WORK REQUIRED: Look for the word "interactable" in the material below, then report each line where it occurs.

SUPPLIED DATA:
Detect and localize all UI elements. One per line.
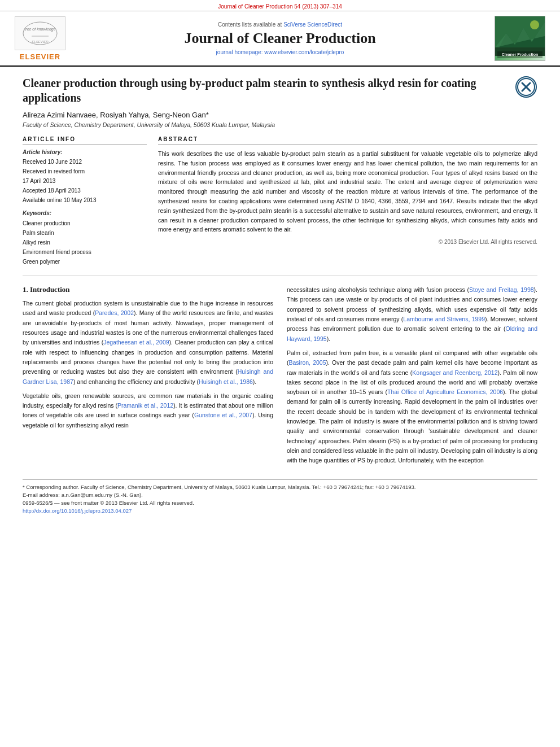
article-info-column: Article Info Article history: Received 1… xyxy=(23,136,147,267)
accepted-date: Accepted 18 April 2013 xyxy=(23,186,147,195)
sciverse-link[interactable]: SciVerse ScienceDirect xyxy=(283,21,342,28)
footnote-star: * Corresponding author. Faculty of Scien… xyxy=(23,483,537,491)
keyword-1: Cleaner production xyxy=(23,219,147,228)
intro-paragraph-2: Vegetable oils, green renewable sources,… xyxy=(23,391,273,430)
svg-text:tree of knowledge: tree of knowledge xyxy=(24,27,55,32)
svg-point-8 xyxy=(530,20,539,29)
affiliation: Faculty of Science, Chemistry Department… xyxy=(23,121,537,128)
keyword-4: Environment friend process xyxy=(23,247,147,257)
cover-image: Cleaner Production xyxy=(495,16,545,61)
footnote-doi: http://dx.doi.org/10.1016/j.jclepro.2013… xyxy=(23,507,537,515)
sciverse-text: Contents lists available at SciVerse Sci… xyxy=(71,21,489,28)
footnote-email: E-mail address: a.n.Gan@um.edu.my (S.-N.… xyxy=(23,491,537,499)
introduction-section: 1. Introduction The current global produ… xyxy=(23,285,537,470)
journal-header: tree of knowledge ELSEVIER ELSEVIER Cont… xyxy=(0,11,560,67)
received-date: Received 10 June 2012 xyxy=(23,158,147,166)
article-info-header: Article Info xyxy=(23,136,147,145)
keywords-label: Keywords: xyxy=(23,210,147,216)
footnote-section: * Corresponding author. Faculty of Scien… xyxy=(23,479,537,516)
intro-right-paragraph-1: necessitates using alcoholysis technique… xyxy=(287,285,537,344)
keywords-section: Keywords: Cleaner production Palm steari… xyxy=(23,210,147,267)
available-online-date: Available online 10 May 2013 xyxy=(23,196,147,204)
elsevier-logo-image: tree of knowledge ELSEVIER xyxy=(15,16,65,50)
intro-paragraph-1: The current global production system is … xyxy=(23,299,273,387)
footnote-issn: 0959-6526/$ — see front matter © 2013 El… xyxy=(23,499,537,507)
intro-left-column: 1. Introduction The current global produ… xyxy=(23,285,273,470)
journal-homepage: journal homepage: www.elsevier.com/locat… xyxy=(71,49,489,55)
journal-cover: Cleaner Production xyxy=(489,16,551,61)
abstract-text: This work describes the use of less valu… xyxy=(158,149,537,234)
copyright: © 2013 Elsevier Ltd. All rights reserved… xyxy=(158,239,537,245)
section-divider xyxy=(23,276,537,276)
main-content: Cleaner production through using by-prod… xyxy=(0,67,560,525)
article-history-label: Article history: xyxy=(23,149,147,155)
intro-right-column: necessitates using alcoholysis technique… xyxy=(287,285,537,470)
keyword-5: Green polymer xyxy=(23,257,147,267)
journal-center: Contents lists available at SciVerse Sci… xyxy=(71,21,489,55)
elsevier-logo: tree of knowledge ELSEVIER ELSEVIER xyxy=(9,16,71,61)
abstract-header: Abstract xyxy=(158,136,537,145)
abstract-column: Abstract This work describes the use of … xyxy=(158,136,537,267)
keyword-3: Alkyd resin xyxy=(23,238,147,247)
intro-section-title: 1. Introduction xyxy=(23,285,273,294)
crossmark-badge xyxy=(515,76,537,98)
article-info-abstract-section: Article Info Article history: Received 1… xyxy=(23,136,537,267)
elsevier-brand-text: ELSEVIER xyxy=(20,53,60,61)
intro-right-paragraph-2: Palm oil, extracted from palm tree, is a… xyxy=(287,348,537,466)
cover-title-text: Cleaner Production xyxy=(497,51,542,58)
journal-reference: Journal of Cleaner Production 54 (2013) … xyxy=(0,0,560,11)
journal-title: Journal of Cleaner Production xyxy=(71,30,489,47)
revised-date: 17 April 2013 xyxy=(23,177,147,185)
keyword-2: Palm stearin xyxy=(23,228,147,238)
article-title: Cleaner production through using by-prod… xyxy=(23,76,537,105)
received-revised-label: Received in revised form xyxy=(23,167,147,176)
doi-link[interactable]: http://dx.doi.org/10.1016/j.jclepro.2013… xyxy=(23,508,132,514)
svg-text:ELSEVIER: ELSEVIER xyxy=(32,40,49,43)
authors: Alireza Azimi Nanvaee, Rosiyah Yahya, Se… xyxy=(23,111,537,119)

ANSWER TO THIS PROBLEM:
sciverse-link[interactable]: SciVerse ScienceDirect xyxy=(283,21,342,28)
doi-link[interactable]: http://dx.doi.org/10.1016/j.jclepro.2013… xyxy=(23,508,132,514)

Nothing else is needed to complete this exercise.